• _Assignment_: For every record beneath this instruction, give an exact repetition, omitting images.

• _Extracted entries_:
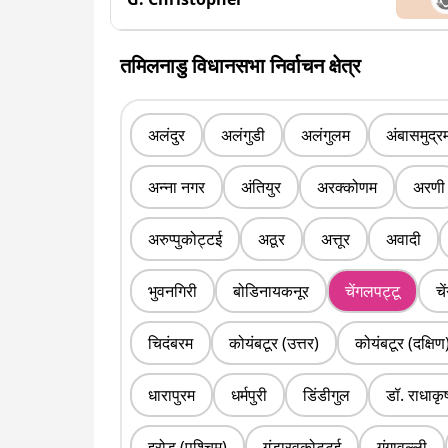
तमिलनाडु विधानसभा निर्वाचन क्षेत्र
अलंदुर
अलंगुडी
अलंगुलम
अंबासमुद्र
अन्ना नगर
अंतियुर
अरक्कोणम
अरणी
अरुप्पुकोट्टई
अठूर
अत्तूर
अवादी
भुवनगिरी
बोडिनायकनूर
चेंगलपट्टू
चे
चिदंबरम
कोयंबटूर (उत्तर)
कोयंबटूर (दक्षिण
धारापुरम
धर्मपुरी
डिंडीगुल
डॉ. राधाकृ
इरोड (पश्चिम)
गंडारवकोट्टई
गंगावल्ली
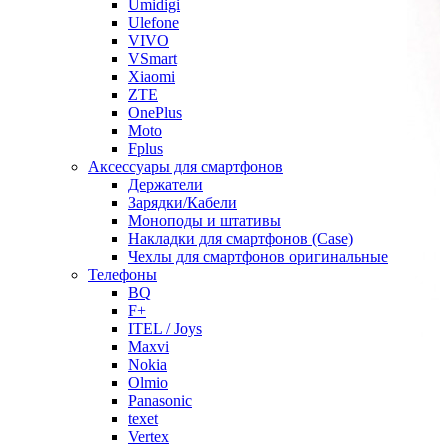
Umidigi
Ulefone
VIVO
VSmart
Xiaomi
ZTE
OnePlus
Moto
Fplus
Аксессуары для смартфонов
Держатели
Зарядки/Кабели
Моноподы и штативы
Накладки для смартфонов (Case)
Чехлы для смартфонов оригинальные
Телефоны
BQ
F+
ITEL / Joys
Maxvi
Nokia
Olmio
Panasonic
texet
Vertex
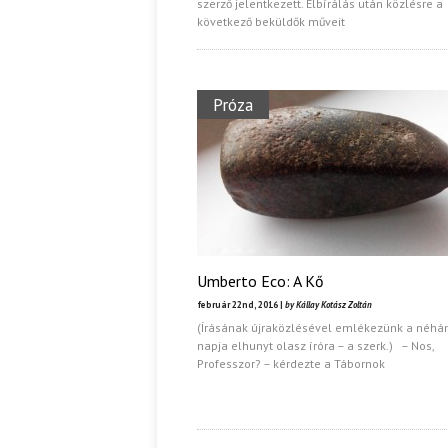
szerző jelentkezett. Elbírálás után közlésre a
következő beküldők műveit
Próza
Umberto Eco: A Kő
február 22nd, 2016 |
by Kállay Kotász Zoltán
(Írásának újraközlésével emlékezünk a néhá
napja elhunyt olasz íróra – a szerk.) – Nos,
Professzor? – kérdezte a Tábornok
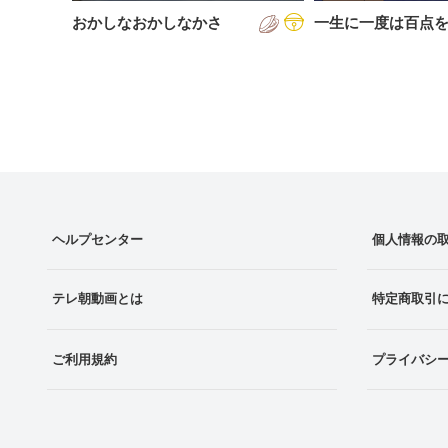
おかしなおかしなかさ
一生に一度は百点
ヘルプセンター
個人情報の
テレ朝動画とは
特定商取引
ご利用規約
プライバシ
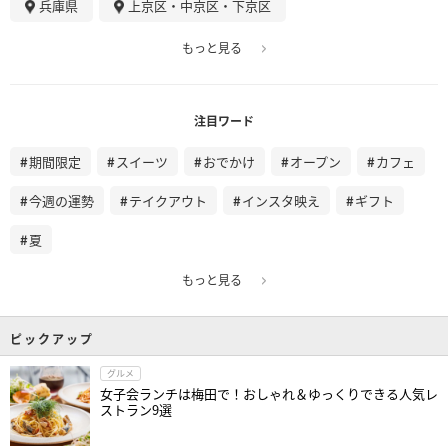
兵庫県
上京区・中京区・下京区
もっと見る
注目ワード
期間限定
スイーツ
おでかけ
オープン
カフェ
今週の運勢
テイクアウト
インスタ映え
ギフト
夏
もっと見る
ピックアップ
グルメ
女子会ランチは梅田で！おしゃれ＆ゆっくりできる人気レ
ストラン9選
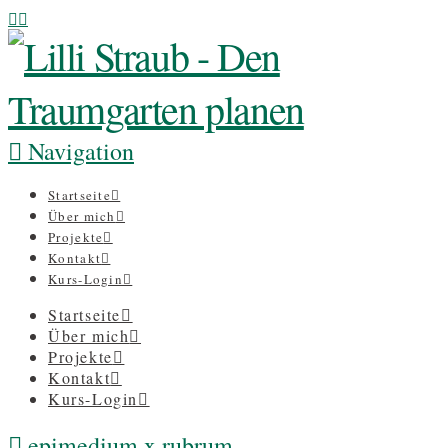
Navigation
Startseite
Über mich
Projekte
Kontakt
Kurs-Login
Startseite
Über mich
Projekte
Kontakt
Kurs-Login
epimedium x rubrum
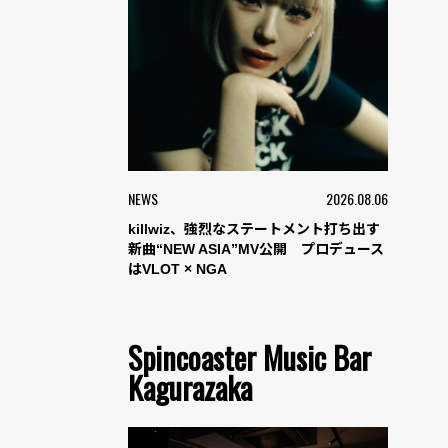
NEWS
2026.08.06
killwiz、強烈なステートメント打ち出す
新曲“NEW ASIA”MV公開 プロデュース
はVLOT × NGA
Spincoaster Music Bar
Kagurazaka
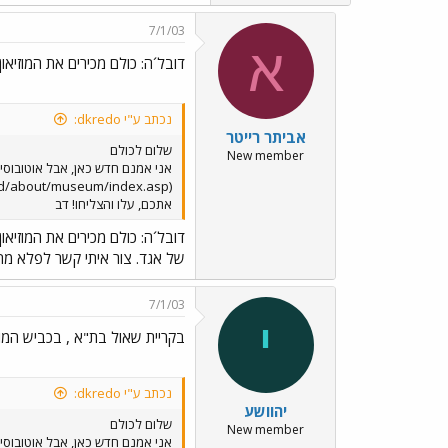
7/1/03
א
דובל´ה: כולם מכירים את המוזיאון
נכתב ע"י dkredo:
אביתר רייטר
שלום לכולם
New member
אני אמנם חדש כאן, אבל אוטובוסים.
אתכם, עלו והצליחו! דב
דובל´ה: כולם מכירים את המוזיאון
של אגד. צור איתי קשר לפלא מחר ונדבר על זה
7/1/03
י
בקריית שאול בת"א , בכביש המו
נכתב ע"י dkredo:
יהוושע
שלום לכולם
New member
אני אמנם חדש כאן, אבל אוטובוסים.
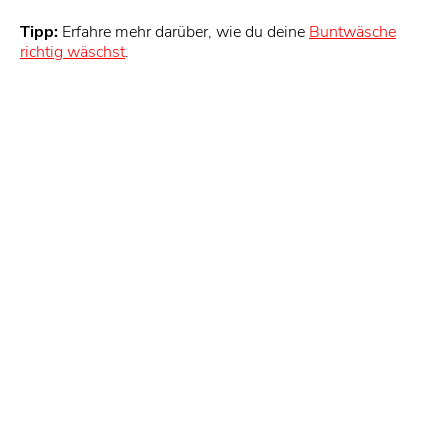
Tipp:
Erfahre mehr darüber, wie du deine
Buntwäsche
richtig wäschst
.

• _Your response_:
तमिलनाडु विधानसभा निर्वाचन क्षेत्र
अलंदुर
अलंगुडी
अलंगुलम
अंबासमुद्र
अन्ना नगर
अंतियुर
अरक्कोणम
अरणी
अरुप्पुकोट्टई
अठूर
अत्तूर
अवादी
भुवनगिरी
बोडिनायकनूर
चेंगलपट्टू
चे
चिदंबरम
कोयंबटूर (उत्तर)
कोयंबटूर (दक्षिण
धारापुरम
धर्मपुरी
डिंडीगुल
डॉ. राधाकृ
इरोड (पश्चिम)
गंडारवकोट्टई
गंगावल्ली
Umidigi
Ulefone
VIVO
VSmart
Xiaomi
ZTE
OnePlus
Moto
Fplus
Аксессуары для смартфонов
Держатели
Зарядки/Кабели
Моноподы и штативы
Накладки для смартфонов (Case)
Чехлы для смартфонов оригинальные
Телефоны
BQ
F+
ITEL / Joys
Maxvi
Nokia
Olmio
Panasonic
texet
Vertex
szerző jelentkezett. Elbírálás után közlésre a
következő beküldők műveit
Próza
Umberto Eco: A Kő
február 22nd, 2016 |
by Kállay Kotász Zoltán
(Írásának újraközlésével emlékezünk a néhá
napja elhunyt olasz íróra – a szerk.) – Nos,
Professzor? – kérdezte a Tábornok
おかしなおかしなかさ
一生に一度は百点
ヘルプセンター
個人情報の
テレ朝動画とは
特定商取引
ご利用規約
プライバシ
兵庫県
上京区・中京区・下京区
もっと見る
注目ワード
期間限定
スイーツ
おでかけ
オープン
カフェ
今週の運勢
テイクアウト
インスタ映え
ギフト
夏
もっと見る
ピックアップ
グルメ
女子会ランチは梅田で！おしゃれ＆ゆっくりできる人気レ
ストラン9選
Navigation
Startseite
Über mich
Projekte
Kontakt
Kurs-Login
Startseite
Über mich
Projekte
Kontakt
Kurs-Login
epimedium x rubrum
NEWS
2026.08.06
killwiz、強烈なステートメント打ち出す
新曲“NEW ASIA”MV公開 プロデュース
はVLOT × NGA
Spincoaster Music Bar
Kagurazaka
7/1/03
א
דובל´ה: כולם מכירים את המוזיאון
נכתב ע"י dkredo:
אביתר רייטר
שלום לכולם
New member
אני אמנם חדש כאן, אבל אוטובוסים.
אתכם, עלו והצליחו! דב
דובל´ה: כולם מכירים את המוזיאון
של אגד. צור איתי קשר לפלא מחר ונדבר על זה
7/1/03
י
בקריית שאול בת"א , בכביש המו
נכתב ע"י dkredo:
יהוושע
שלום לכולם
New member
אני אמנם חדש כאן, אבל אוטובוסים.
Tipp:
Erfahre mehr darüber, wie du deine
Buntwäsche
richtig wäschst
.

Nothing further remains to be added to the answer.